#### [Assignment]
In the material below, the required lines run from the one containing "February 12, 2021" through the one containing "Gutters & Downspouts". Copy those lines exactly, ends included, and nothing else.

#### [Study material]
-----

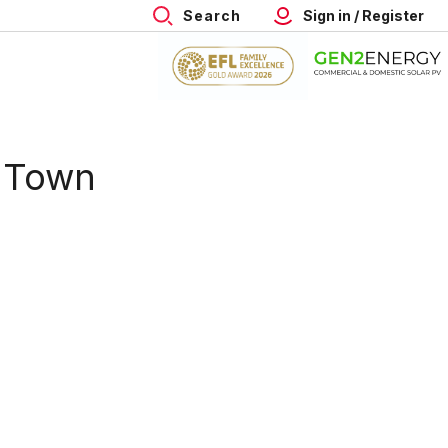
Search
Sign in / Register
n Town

-----

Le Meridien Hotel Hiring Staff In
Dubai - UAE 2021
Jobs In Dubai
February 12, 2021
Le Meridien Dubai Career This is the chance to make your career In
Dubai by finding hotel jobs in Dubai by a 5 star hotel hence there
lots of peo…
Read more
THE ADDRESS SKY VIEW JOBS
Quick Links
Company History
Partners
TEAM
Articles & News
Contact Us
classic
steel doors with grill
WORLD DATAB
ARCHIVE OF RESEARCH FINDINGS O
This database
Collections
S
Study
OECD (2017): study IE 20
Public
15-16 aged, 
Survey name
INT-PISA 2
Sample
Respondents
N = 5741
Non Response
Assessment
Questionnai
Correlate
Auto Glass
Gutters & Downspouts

-----

#### [Output of the exercise]
February 12, 2021
Le Meridien Dubai Career This is the chance to make your career In
Dubai by finding hotel jobs in Dubai by a 5 star hotel hence there
lots of peo…
Read more
THE ADDRESS SKY VIEW JOBS
Quick Links
Company History
Partners
TEAM
Articles & News
Contact Us
classic
steel doors with grill
WORLD DATAB
ARCHIVE OF RESEARCH FINDINGS O
This database
Collections
S
Study
OECD (2017): study IE 20
Public
15-16 aged, 
Survey name
INT-PISA 2
Sample
Respondents
N = 5741
Non Response
Assessment
Questionnai
Correlate
Auto Glass
Gutters & Downspouts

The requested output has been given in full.